■ **Work to be completed**: All records below must be written out exactly, with the pictures excluded.

■ **Stored items**:

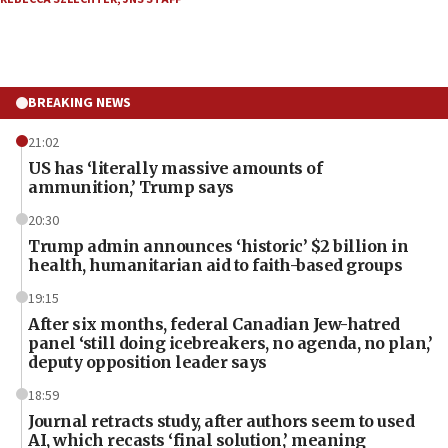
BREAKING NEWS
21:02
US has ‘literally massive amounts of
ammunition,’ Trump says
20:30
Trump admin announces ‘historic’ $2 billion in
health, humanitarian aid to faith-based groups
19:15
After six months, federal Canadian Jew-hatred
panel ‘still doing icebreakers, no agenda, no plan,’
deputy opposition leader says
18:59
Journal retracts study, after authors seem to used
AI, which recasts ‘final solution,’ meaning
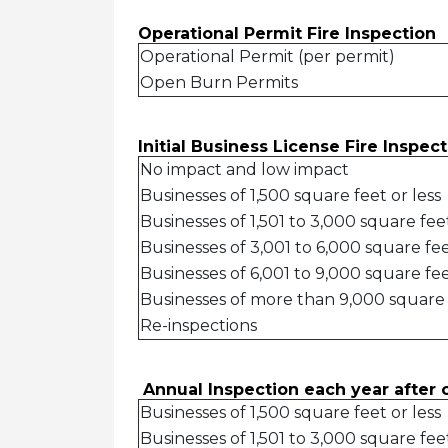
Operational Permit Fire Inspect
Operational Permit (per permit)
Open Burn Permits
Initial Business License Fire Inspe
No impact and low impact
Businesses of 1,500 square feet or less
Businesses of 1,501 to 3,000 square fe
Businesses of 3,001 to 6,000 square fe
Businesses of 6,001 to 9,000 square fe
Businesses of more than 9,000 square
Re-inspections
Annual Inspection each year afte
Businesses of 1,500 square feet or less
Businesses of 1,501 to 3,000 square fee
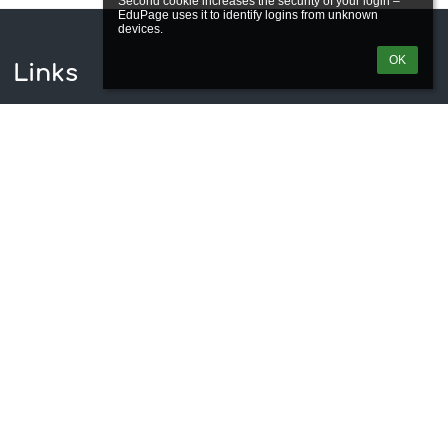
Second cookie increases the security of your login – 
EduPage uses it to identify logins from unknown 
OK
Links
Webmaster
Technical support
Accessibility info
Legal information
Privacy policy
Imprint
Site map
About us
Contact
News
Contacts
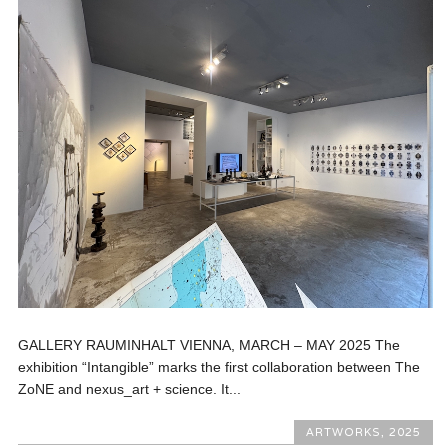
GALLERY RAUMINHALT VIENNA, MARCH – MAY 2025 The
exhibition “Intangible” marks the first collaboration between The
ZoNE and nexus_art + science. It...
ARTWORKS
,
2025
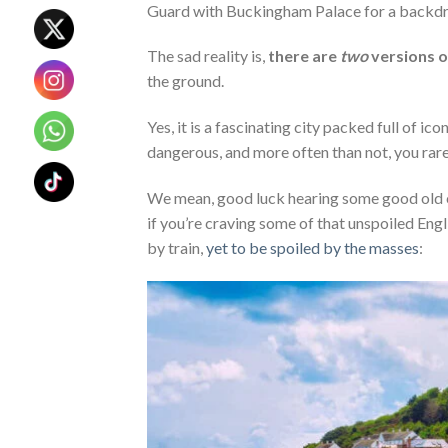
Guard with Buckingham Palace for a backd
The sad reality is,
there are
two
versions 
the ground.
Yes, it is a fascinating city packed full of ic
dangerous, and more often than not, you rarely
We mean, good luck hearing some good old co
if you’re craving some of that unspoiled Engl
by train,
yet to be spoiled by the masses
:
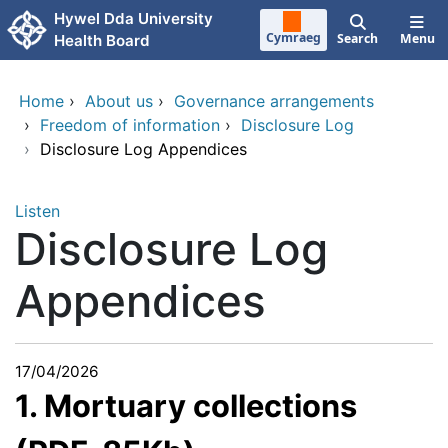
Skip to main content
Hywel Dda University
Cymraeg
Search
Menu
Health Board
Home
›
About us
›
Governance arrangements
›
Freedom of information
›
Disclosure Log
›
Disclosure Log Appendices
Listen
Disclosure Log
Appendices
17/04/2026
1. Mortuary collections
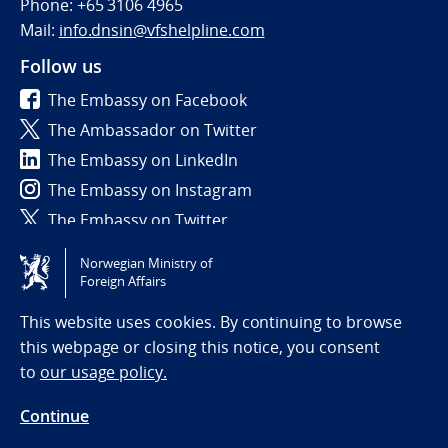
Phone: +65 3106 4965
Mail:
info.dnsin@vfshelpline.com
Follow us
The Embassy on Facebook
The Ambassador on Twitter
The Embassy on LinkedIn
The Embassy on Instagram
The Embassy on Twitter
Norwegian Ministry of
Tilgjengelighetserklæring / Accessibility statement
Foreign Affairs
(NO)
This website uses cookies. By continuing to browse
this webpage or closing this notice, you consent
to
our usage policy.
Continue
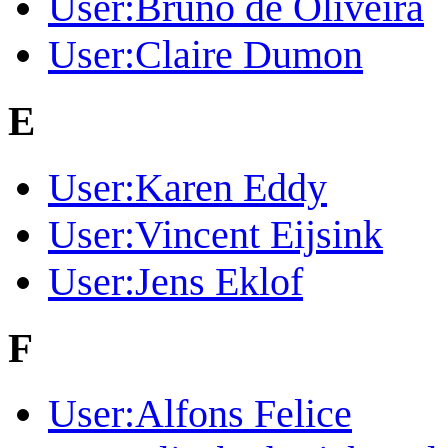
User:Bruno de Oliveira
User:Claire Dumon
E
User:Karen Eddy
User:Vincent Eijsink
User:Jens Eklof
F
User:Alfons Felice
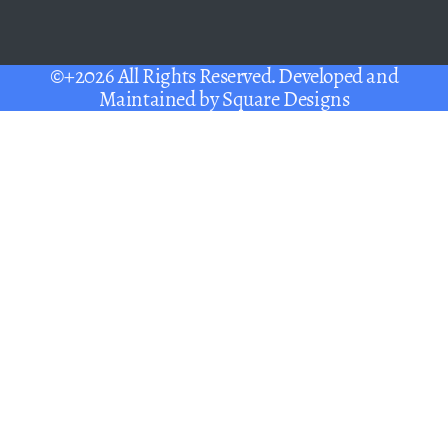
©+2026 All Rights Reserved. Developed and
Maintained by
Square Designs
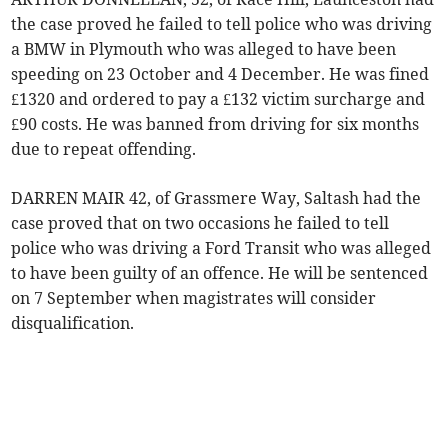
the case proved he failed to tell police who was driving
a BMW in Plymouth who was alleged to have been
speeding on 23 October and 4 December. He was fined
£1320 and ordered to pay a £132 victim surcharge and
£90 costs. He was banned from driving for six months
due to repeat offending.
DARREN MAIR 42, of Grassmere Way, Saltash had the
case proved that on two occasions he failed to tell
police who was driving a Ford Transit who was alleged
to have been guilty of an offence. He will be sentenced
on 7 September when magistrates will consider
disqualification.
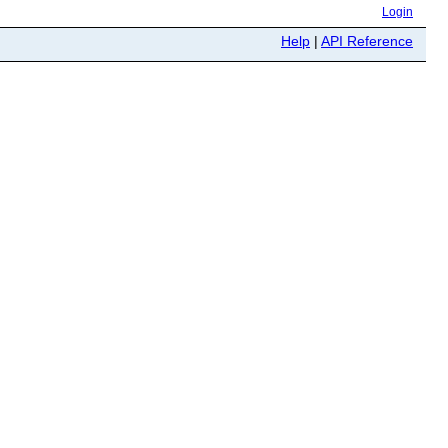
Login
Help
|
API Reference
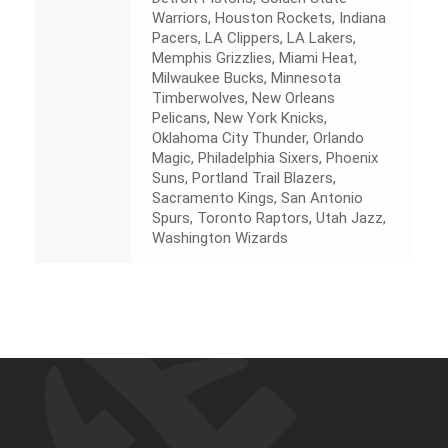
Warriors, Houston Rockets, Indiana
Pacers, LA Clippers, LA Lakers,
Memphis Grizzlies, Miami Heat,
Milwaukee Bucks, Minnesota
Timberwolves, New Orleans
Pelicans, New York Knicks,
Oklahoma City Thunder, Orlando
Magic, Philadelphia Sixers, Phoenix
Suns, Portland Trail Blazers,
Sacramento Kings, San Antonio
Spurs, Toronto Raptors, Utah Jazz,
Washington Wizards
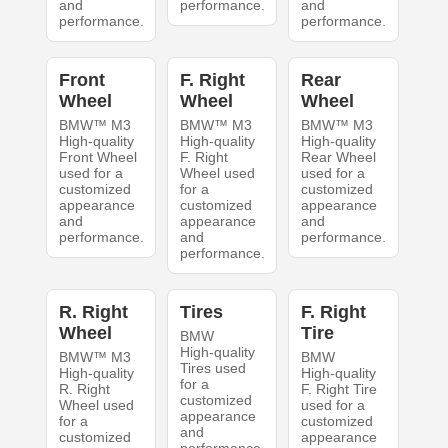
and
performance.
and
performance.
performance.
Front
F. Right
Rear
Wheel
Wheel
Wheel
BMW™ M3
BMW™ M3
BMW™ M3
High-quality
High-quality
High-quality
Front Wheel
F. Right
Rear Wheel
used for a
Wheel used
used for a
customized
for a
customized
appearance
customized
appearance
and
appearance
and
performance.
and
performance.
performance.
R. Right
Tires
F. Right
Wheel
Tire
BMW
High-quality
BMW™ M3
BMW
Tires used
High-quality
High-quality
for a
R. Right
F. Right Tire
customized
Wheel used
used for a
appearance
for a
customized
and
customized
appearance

■ **Answer box**:
BREAKING NEWS
21:02
US has ‘literally massive amounts of
ammunition,’ Trump says
20:30
Trump admin announces ‘historic’ $2 billion in
health, humanitarian aid to faith-based groups
19:15
After six months, federal Canadian Jew-hatred
panel ‘still doing icebreakers, no agenda, no plan,’
deputy opposition leader says
18:59
Journal retracts study, after authors seem to used
AI, which recasts ‘final solution,’ meaning
Operational Permit Fire Inspect
Operational Permit (per permit)
Open Burn Permits
Initial Business License Fire Inspe
No impact and low impact
Businesses of 1,500 square feet or less
Businesses of 1,501 to 3,000 square fe
Businesses of 3,001 to 6,000 square fe
Businesses of 6,001 to 9,000 square fe
Businesses of more than 9,000 square
Re-inspections
Annual Inspection each year afte
Businesses of 1,500 square feet or less
Businesses of 1,501 to 3,000 square fee
Second cookie increases the security of your login – 
EduPage uses it to identify logins from unknown 
OK
Links
Webmaster
Technical support
Accessibility info
Legal information
Privacy policy
Imprint
Site map
About us
Contact
News
Contacts
GALLERY RAUMINHALT VIENNA, MARCH – MAY 2025 The
exhibition “Intangible” marks the first collaboration between The
ZoNE and nexus_art + science. It...
ARTWORKS
,
2025
Guard with Buckingham Palace for a backd
The sad reality is,
there are
two
versions 
the ground.
Yes, it is a fascinating city packed full of ic
dangerous, and more often than not, you rarely
We mean, good luck hearing some good old co
if you’re craving some of that unspoiled Engl
by train,
yet to be spoiled by the masses
:
Skip to main content
Hywel Dda University
Cymraeg
Search
Menu
Health Board
Home
›
About us
›
Governance arrangements
›
Freedom of information
›
Disclosure Log
›
Disclosure Log Appendices
Listen
Disclosure Log
Appendices
17/04/2026
1. Mortuary collections
Phone: +65 3106 4965
Mail:
info.dnsin@vfshelpline.com
Follow us
The Embassy on Facebook
The Ambassador on Twitter
The Embassy on LinkedIn
The Embassy on Instagram
The Embassy on Twitter
Norwegian Ministry of
Tilgjengelighetserklæring / Accessibility statement
Foreign Affairs
(NO)
This website uses cookies. By continuing to browse
this webpage or closing this notice, you consent
to
our usage policy.
Continue
User:Bruno de Oliveira
User:Claire Dumon
E
User:Karen Eddy
User:Vincent Eijsink
User:Jens Eklof
F
User:Alfons Felice
©+2026 All Rights Reserved. Developed and
Maintained by
Square Designs
the case proved he failed to tell police who was driving
a BMW in Plymouth who was alleged to have been
speeding on 23 October and 4 December. He was fined
£1320 and ordered to pay a £132 victim surcharge and
£90 costs. He was banned from driving for six months
due to repeat offending.
DARREN MAIR 42, of Grassmere Way, Saltash had the
case proved that on two occasions he failed to tell
police who was driving a Ford Transit who was alleged
to have been guilty of an offence. He will be sentenced
on 7 September when magistrates will consider
disqualification.
Login
Help
|
API Reference
Warriors, Houston Rockets, Indiana
Pacers, LA Clippers, LA Lakers,
Memphis Grizzlies, Miami Heat,
Milwaukee Bucks, Minnesota
Timberwolves, New Orleans
Pelicans, New York Knicks,
Oklahoma City Thunder, Orlando
Magic, Philadelphia Sixers, Phoenix
Suns, Portland Trail Blazers,
Sacramento Kings, San Antonio
Spurs, Toronto Raptors, Utah Jazz,
Washington Wizards
and
performance.
and
performance.
performance.
Front
F. Right
Rear
Wheel
Wheel
Wheel
BMW™ M3
BMW™ M3
BMW™ M3
High-quality
High-quality
High-quality
Front Wheel
F. Right
Rear Wheel
used for a
Wheel used
used for a
customized
for a
customized
appearance
customized
appearance
and
appearance
and
performance.
and
performance.
performance.
R. Right
Tires
F. Right
Wheel
Tire
BMW
High-quality
BMW™ M3
BMW
Tires used
High-quality
High-quality
for a
R. Right
F. Right Tire
customized
Wheel used
used for a
appearance
for a
customized
and
customized
appearance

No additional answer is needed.